It draws attention to the potential damage and misunderstanding perpetuated by influential people such as children's author, Michael Rosen, and literacy organisations such as the United Kingdom Literacy Association (UKLA):
Reading for pleasure: A reader replies to Michael Rosen
December 28, 2015
Back in July I wrote this post on how we might encourage children to read for pleasure to which children’s author Michael Rosen left a long & detailed comment critiquing my ideas. The comment included this statement:
When children are deemed to be ‘not reading’ i.e. being unable to pass the Phonics Screening Check, some teachers are being asked to do more of the same, rather than do anything different, nor to investigate whether there are multiple reasons for a) not passing the phonics screening check or b) finding out whether some children can read pretty well but fail the PSC anyway. Indeed, there is now some evidence to suggest (UKLA) that ironically some ‘middle class’ children how have learned to read at home with their parents using a variety of methods find the PSC confusing. Some have been observed ‘correcting’ the nonsense words, e.g. ‘strom’ to ‘storm’. So they do not pass.
A few weeks ago, another correspondent, Jacqui Moller-Butcher left what I thought was a very interesting and thoughtful response to the point above and has kindly agreed to my request to post her reply as a separate post. Here it is.
I urge you to read Jacqui Moller-Butcher's excellent response - no wonder David Didau decided to highlight this development! See here:
Some of the readers' comments are very telling. Note that despite the Rose Report in 2006 and subsequent government guidance promoting Systematic Synthetic Phonics with NO multi-cueing guessing strategies (that is, guessing unknown words from word shape, initial letters, picture cues and context), multi-cueing strategies DO prevail but increasingly teachers of older children are beginning to understand (or already understand) that damage is caused by teaching or promoting multi-cueing - or allowing children to default to guessing in place of effective and accurate decoding.

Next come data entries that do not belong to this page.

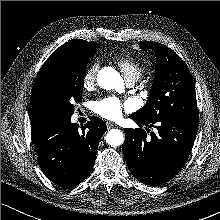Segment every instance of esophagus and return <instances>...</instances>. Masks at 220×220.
<instances>
[{
  "instance_id": "1",
  "label": "esophagus",
  "mask_w": 220,
  "mask_h": 220,
  "mask_svg": "<svg viewBox=\"0 0 220 220\" xmlns=\"http://www.w3.org/2000/svg\"><path fill=\"white\" fill-rule=\"evenodd\" d=\"M106 126H107V128L110 129V128L116 126V124H114L113 122L107 121V122H106Z\"/></svg>"
}]
</instances>
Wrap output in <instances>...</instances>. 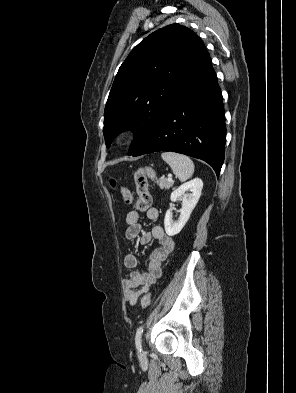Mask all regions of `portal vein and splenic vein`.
<instances>
[{"label": "portal vein and splenic vein", "instance_id": "18ae733b", "mask_svg": "<svg viewBox=\"0 0 296 393\" xmlns=\"http://www.w3.org/2000/svg\"><path fill=\"white\" fill-rule=\"evenodd\" d=\"M167 180H168L169 182H173V179H172L171 177H169Z\"/></svg>", "mask_w": 296, "mask_h": 393}]
</instances>
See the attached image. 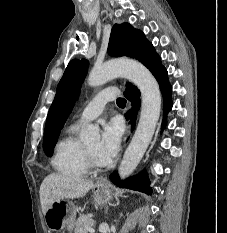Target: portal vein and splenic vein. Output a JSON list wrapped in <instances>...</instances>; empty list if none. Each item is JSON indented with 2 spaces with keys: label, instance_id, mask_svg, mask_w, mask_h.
I'll list each match as a JSON object with an SVG mask.
<instances>
[{
  "label": "portal vein and splenic vein",
  "instance_id": "portal-vein-and-splenic-vein-1",
  "mask_svg": "<svg viewBox=\"0 0 227 233\" xmlns=\"http://www.w3.org/2000/svg\"><path fill=\"white\" fill-rule=\"evenodd\" d=\"M87 231H89V232H94V229H93L92 227H88V228H87Z\"/></svg>",
  "mask_w": 227,
  "mask_h": 233
}]
</instances>
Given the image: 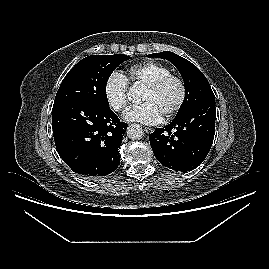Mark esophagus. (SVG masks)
<instances>
[{
    "label": "esophagus",
    "instance_id": "obj_1",
    "mask_svg": "<svg viewBox=\"0 0 269 269\" xmlns=\"http://www.w3.org/2000/svg\"><path fill=\"white\" fill-rule=\"evenodd\" d=\"M144 130H145V132L148 133V134H150V133H152V132L154 131V129L151 128V127H144Z\"/></svg>",
    "mask_w": 269,
    "mask_h": 269
}]
</instances>
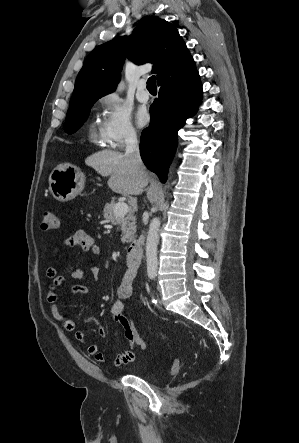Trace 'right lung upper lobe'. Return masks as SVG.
<instances>
[{
    "instance_id": "right-lung-upper-lobe-1",
    "label": "right lung upper lobe",
    "mask_w": 299,
    "mask_h": 443,
    "mask_svg": "<svg viewBox=\"0 0 299 443\" xmlns=\"http://www.w3.org/2000/svg\"><path fill=\"white\" fill-rule=\"evenodd\" d=\"M125 57L136 64L154 63L152 72L157 74L158 83L182 77L195 68L174 25L156 16H146L131 36L115 38L87 56L76 78L69 108L112 93L120 80Z\"/></svg>"
}]
</instances>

England is in the fortunate situation of successive governments getting on board with the need for Systematic Synthetic Phonics teaching with no multi-cueing - but sadly the 'message' to teachers has been a mixed one because at the same time as SSP was promoted, so was the multi-cueing reading strategies intervention programme, Reading Recovery. Different influential people in government allowed this contradiction to take place - and there has been much criticism of this - including, for example, the findings of the Science and Technology select committee in 2009.